**WORK REQUEST**
From the entries that follow, gather each line holding the word "jechał".

**Saved data entries**
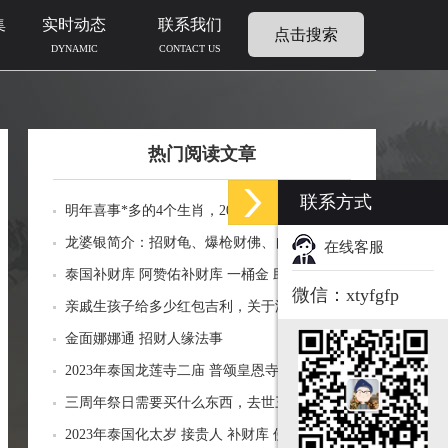
集
实时动态
联系我们
点击搜索
DYNAMIC
CONTACT US
热门阅读文章
联系方式
明年喜事*多的4个生肖，2024年什么生肖福运
临门好事连连
龙婆银简介：招财龟、爆枪财佛、自身佛牌的
在线客服
功效介绍
泰国补财库 阿赞佑补财库 一桶金 助力生意财
微信：xtyfgfp
运财富
亲戚生孩子给多少红包吉利，关于添丁份子钱
风水讲究
金面娜娜通 招财人缘法事
2023年泰国龙莲寺二庙 普颂皇恩寺化太岁 接
贵人 补财库 佛历2566年
三周年祭日需要买什么东西，去世三周年祭祀
用品风水
2023年泰国化太岁 接贵人 补财库 佛历2566年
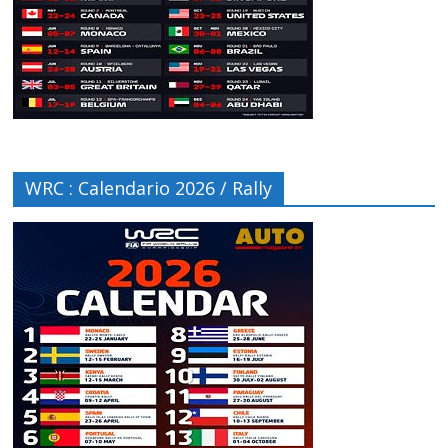
WRC : Calendario 2026 / Rally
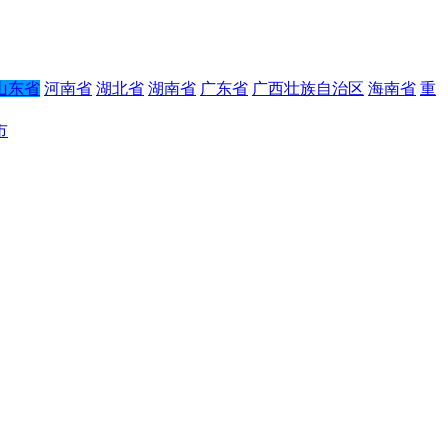
山东省
河南省
湖北省
湖南省
广东省
广西壮族自治区
海南省
重
市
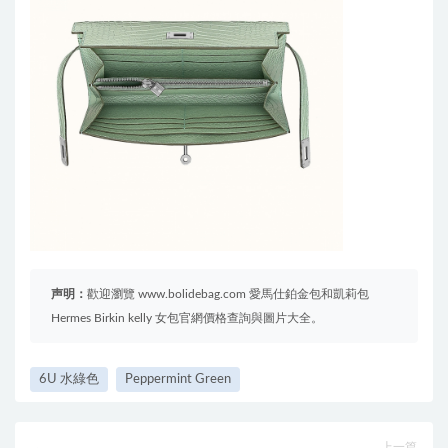
声明：
歡迎瀏覽 www.bolidebag.com 愛馬仕鉑金包和凱莉包
Hermes Birkin kelly 女包官網價格查詢與圖片大全。
6U 水綠色
Peppermint Green
上一篇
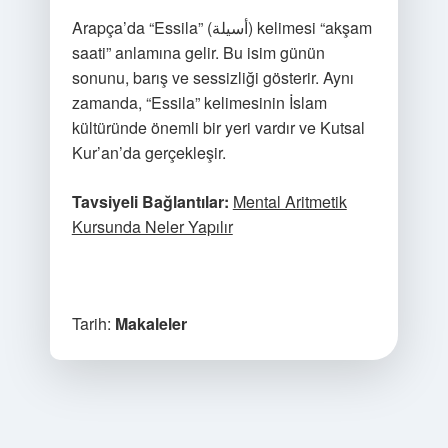
Arapça’da “Essila” (أسيلة) kelimesi “akşam
saati” anlamına gelir. Bu isim günün
sonunu, barış ve sessizliği gösterir. Aynı
zamanda, “Essila” kelimesinin İslam
kültüründe önemli bir yeri vardır ve Kutsal
Kur’an’da gerçekleşir.
Tavsiyeli Bağlantılar:
Mental Aritmetik
Kursunda Neler Yapılır
Tarih:
Makaleler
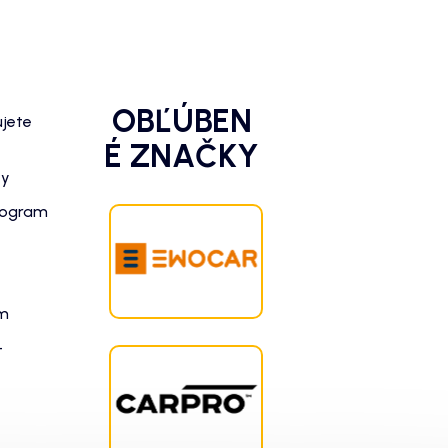
OBĽÚBEN
ujete
É ZNAČKY
zy
rogram
am
-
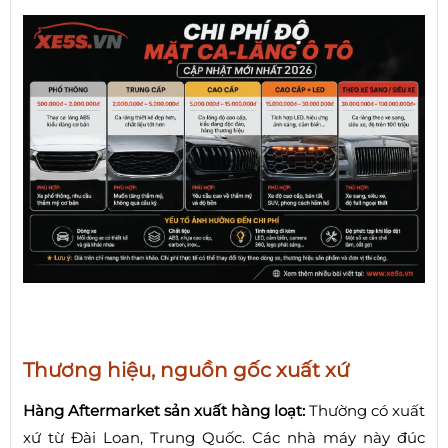
Thương hiệu, nguồn gốc xuất xứ
Hàng Aftermarket sản xuất hàng loạt:
Thường có xuất
xứ từ Đài Loan, Trung Quốc. Các nhà máy này đúc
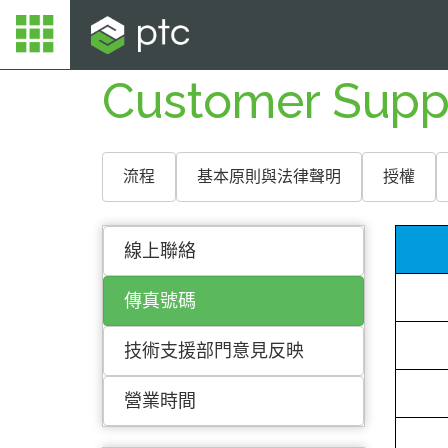
Customer Supp
流程
基本原則與法律聲明
授權
線上聯絡
傳真號碼
技術支援部門意見反映
營業時間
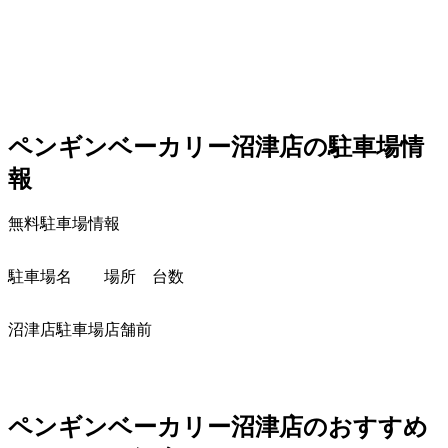
ペンギンベーカリー沼津店の駐車場情
報
無料駐車場情報
駐車場名
場所
台数
沼津店駐車場
店舗前
ペンギンベーカリー沼津店のおすすめ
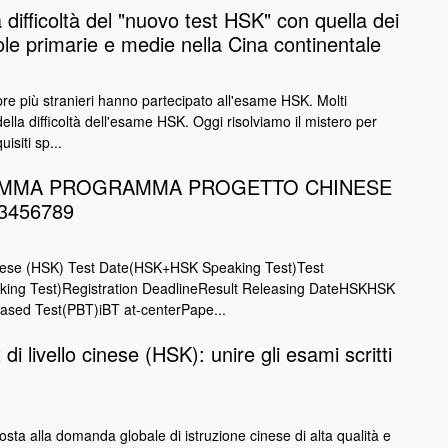
difficoltà del "nuovo test HSK" con quella dei
ole primarie e medie nella Cina continentale
pre più stranieri hanno partecipato all'esame HSK. Molti
della difficoltà dell'esame HSK. Oggi risolviamo il mistero per
isiti sp...
AMMA PROGRAMMA PROGETTO CHINESE
3456789
cinese (HSK) Test Date(HSK+HSK Speaking Test)Test
ng Test)Registration DeadlineResult Releasing DateHSKHSK
ased Test(PBT)iBT at-centerPape...
di livello cinese (HSK): unire gli esami scritti
sta alla domanda globale di istruzione cinese di alta qualità e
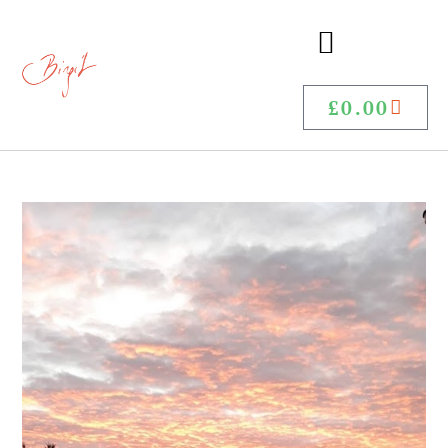
£
0.00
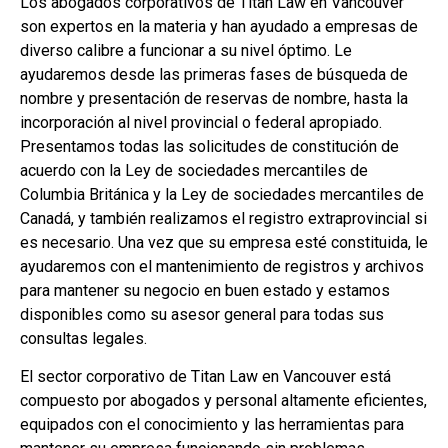
Los abogados corporativos de Titan Law en Vancouver
son expertos en la materia y han ayudado a empresas de
diverso calibre a funcionar a su nivel óptimo. Le
ayudaremos desde las primeras fases de búsqueda de
nombre y presentación de reservas de nombre, hasta la
incorporación al nivel provincial o federal apropiado.
Presentamos todas las solicitudes de constitución de
acuerdo con la Ley de sociedades mercantiles de
Columbia Británica y la Ley de sociedades mercantiles de
Canadá, y también realizamos el registro extraprovincial si
es necesario. Una vez que su empresa esté constituida, le
ayudaremos con el mantenimiento de registros y archivos
para mantener su negocio en buen estado y estamos
disponibles como su asesor general para todas sus
consultas legales.
El sector corporativo de Titan Law en Vancouver está
compuesto por abogados y personal altamente eficientes,
equipados con el conocimiento y las herramientas para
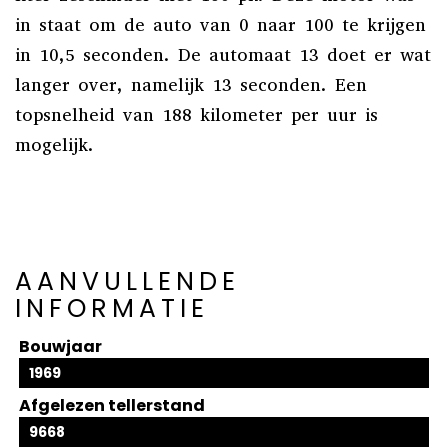
in staat om de auto van 0 naar 100 te krijgen
in 10,5 seconden. De automaat 13 doet er wat
langer over, namelijk 13 seconden. Een
topsnelheid van 188 kilometer per uur is
mogelijk.
AANVULLENDE
INFORMATIE
Bouwjaar
1969
Afgelezen tellerstand
9668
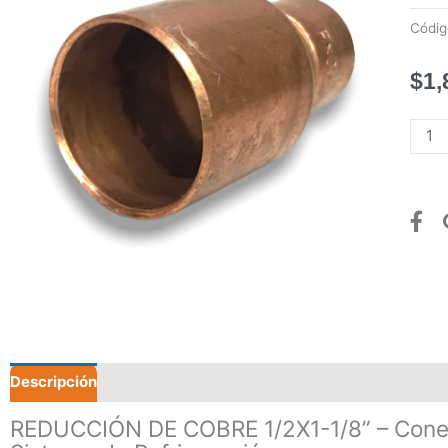
Códi
$
1,
RED
DE
COB
1/2X1
1/8”
canti
Descripción
Valoraciones (0)
REDUCCIÓN DE COBRE 1/2X1-1/8” – Conex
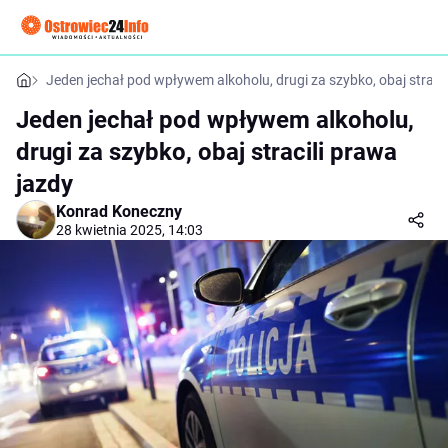
Jeden jechał pod wpływem alkoholu, drugi za szybko, obaj stracil
Jeden jechał pod wpływem alkoholu,
drugi za szybko, obaj stracili prawa
jazdy
Konrad Koneczny
28 kwietnia 2025, 14:03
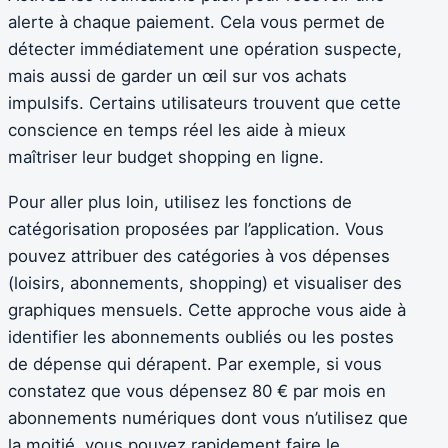
alerte à chaque paiement. Cela vous permet de
détecter immédiatement une opération suspecte,
mais aussi de garder un œil sur vos achats
impulsifs. Certains utilisateurs trouvent que cette
conscience en temps réel les aide à mieux
maîtriser leur budget shopping en ligne.
Pour aller plus loin, utilisez les fonctions de
catégorisation proposées par l’application. Vous
pouvez attribuer des catégories à vos dépenses
(loisirs, abonnements, shopping) et visualiser des
graphiques mensuels. Cette approche vous aide à
identifier les abonnements oubliés ou les postes
de dépense qui dérapent. Par exemple, si vous
constatez que vous dépensez 80 € par mois en
abonnements numériques dont vous n’utilisez que
la moitié, vous pouvez rapidement faire le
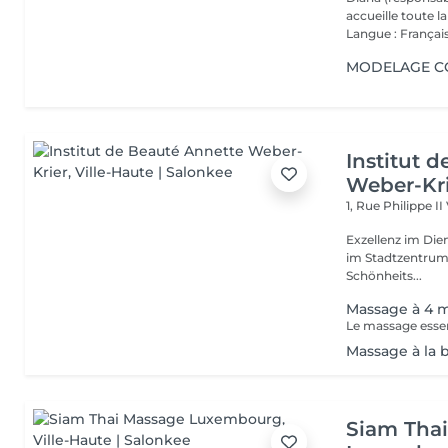
accueille toute 
Langue : Français
MODELAGE CO
Institut 
Weber-Kr
1, Rue Philippe II
Exzellenz im Dienst der Schönheit!
im Stadtzentrum u
Schönheits...
Massage à 4 
Massage à la 
Siam Tha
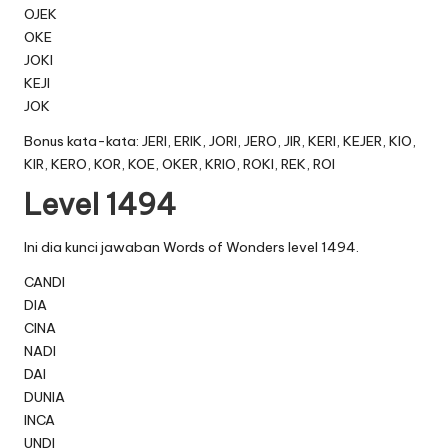
OJEK
OKE
JOKI
KEJI
JOK
Bonus kata-kata: JERI, ERIK, JORI, JERO, JIR, KERI, KEJER, KIO,
KIR, KERO, KOR, KOE, OKER, KRIO, ROKI, REK, ROI
Level 1494
Ini dia kunci jawaban Words of Wonders level 1494.
CANDI
DIA
CINA
NADI
DAI
DUNIA
INCA
UNDI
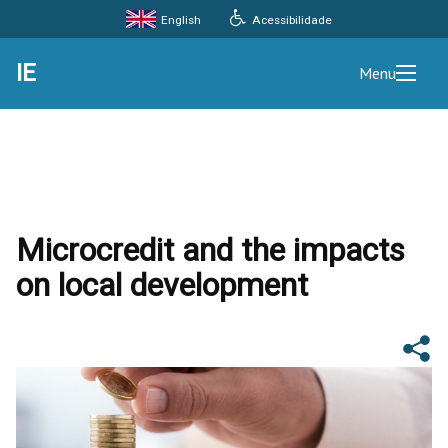
Acessibilidade
English
IE
Menu
Microcredit and the impacts
on local development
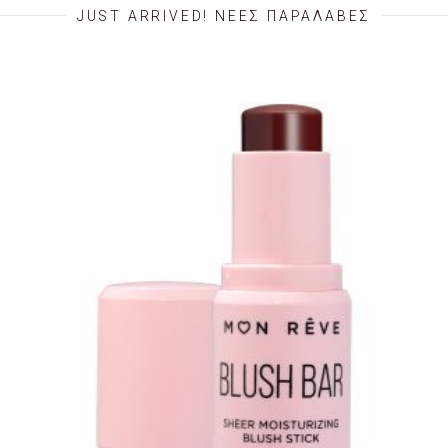
JUST ARRIVED! ΝΕΕΣ ΠΑΡΑΛΑΒΕΣ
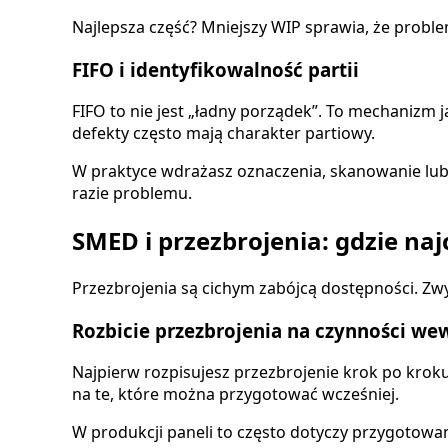
Najlepsza część? Mniejszy WIP sprawia, że problem
FIFO i identyfikowalność partii
FIFO to nie jest „ładny porządek”. To mechanizm 
defekty często mają charakter partiowy.
W praktyce wdrażasz oznaczenia, skanowanie lub 
razie problemu.
SMED i przezbrojenia: gdzie najc
Przezbrojenia są cichym zabójcą dostępności. Zwyk
Rozbicie przezbrojenia na czynności we
Najpierw rozpisujesz przezbrojenie krok po krok
na te, które można przygotować wcześniej.
W produkcji paneli to często dotyczy przygotowania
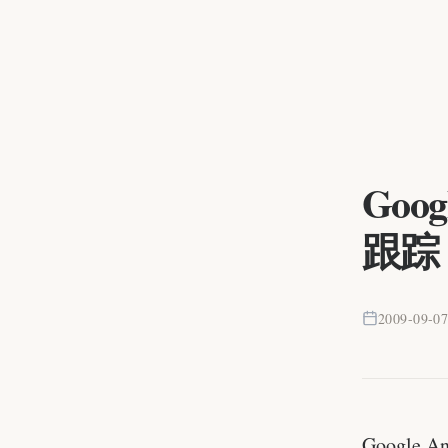
Goo
跟踪
2009-09-0
Googl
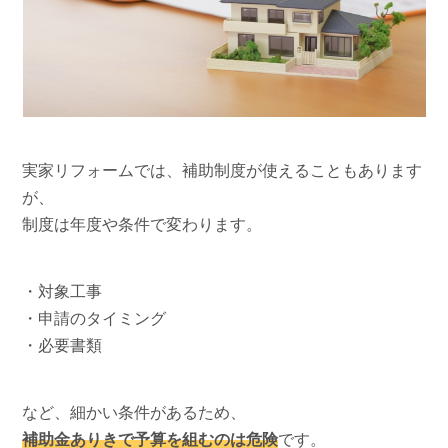
実家リフォームでは、補助制度が使えることもあります
が、
制度は年度や条件で変わります。
・対象工事
・申請のタイミング
・必要書類
など、細かい条件があるため、
補助金ありきで予算を組むのは危険
です。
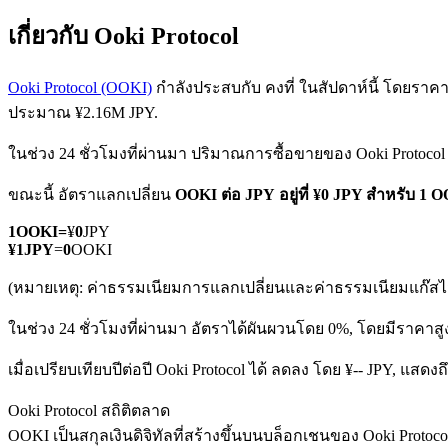
เกี่ยวกับ Ooki Protocol
Ooki Protocol (OOKI)
กำลังประสบกับ คงที่ ในสัปดาห์นี้ โดยราคาปั
ประมาณ ¥2.16M JPY.
ในช่วง 24 ชั่วโมงที่ผ่านมา ปริมาณการซื้อขายของ Ooki Protocol 
ฟิวเจอร์ส COIN-M
ขณะนี้ อัตราแลกเปลี่ยน
OOKI ต่อ JPY
อยู่ที่ ¥0 JPY สำหรับ 1 
ฟิวเจอร์สสกุลเงินดิจิทัล
1
OOKI
=
¥
0
JPY
¥
1
JPY
=
0
OOKI
TradFi
(หมายเหตุ: ค่าธรรมเนียมการแลกเปลี่ยนและค่าธรรมเนียมแก๊สไม่
อนุพันธ์ของหุ้น ฟอเร็กซ์ โลหะมีค่า และสินค้าโภคภัณฑ์
ในช่วง 24 ชั่วโมงที่ผ่านมา อัตราได้ผันผวนโดย 0%, โดยมีราคาสูงส
เมื่อเปรียบเทียบปีต่อปี Ooki Protocol ได้ ลดลง โดย ¥-- JPY, แส
Ooki Protocol สถิติตลาด
OOKI เป็นสกุลเงินดิจิทัลที่สร้างขึ้นบนบล็อกเชนของ Ooki Protocol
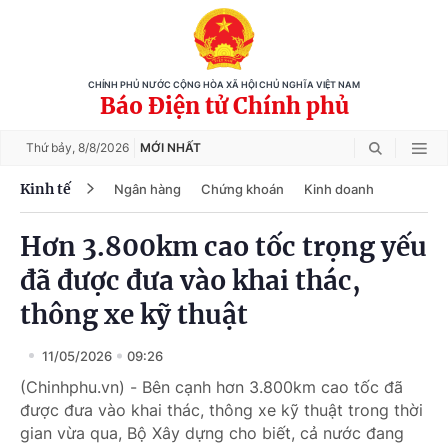
CHÍNH PHỦ NƯỚC CỘNG HÒA XÃ HỘI CHỦ NGHĨA VIỆT NAM
Báo Điện tử Chính phủ
Thứ bảy,
8/8/2026
MỚI NHẤT
Kinh tế
Ngân hàng
Chứng khoán
Kinh doanh
Hơn 3.800km cao tốc trọng yếu
đã được đưa vào khai thác,
thông xe kỹ thuật
11/05/2026
09:26
(Chinhphu.vn) - Bên cạnh hơn 3.800km cao tốc đã
được đưa vào khai thác, thông xe kỹ thuật trong thời
gian vừa qua, Bộ Xây dựng cho biết, cả nước đang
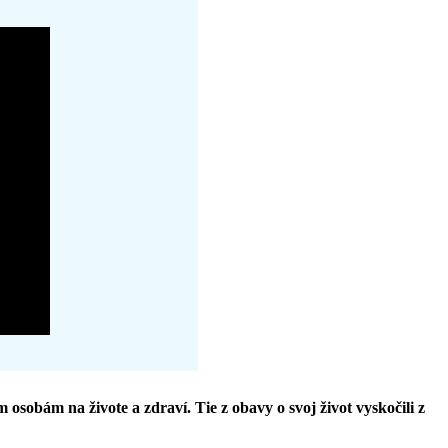
sobám na živote a zdraví. Tie z obavy o svoj život vyskočili z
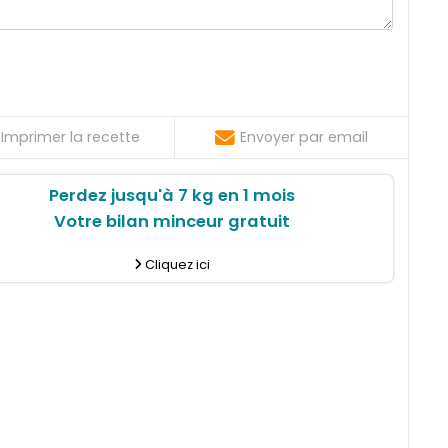
Imprimer la recette
Envoyer par email
Perdez jusqu'à 7 kg en 1 mois
Votre bilan minceur gratuit
Cliquez ici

**TASK RESPONSE**
Jeden jechał pod wpływem alkoholu, drugi za szybko, obaj stracil
Jeden jechał pod wpływem alkoholu,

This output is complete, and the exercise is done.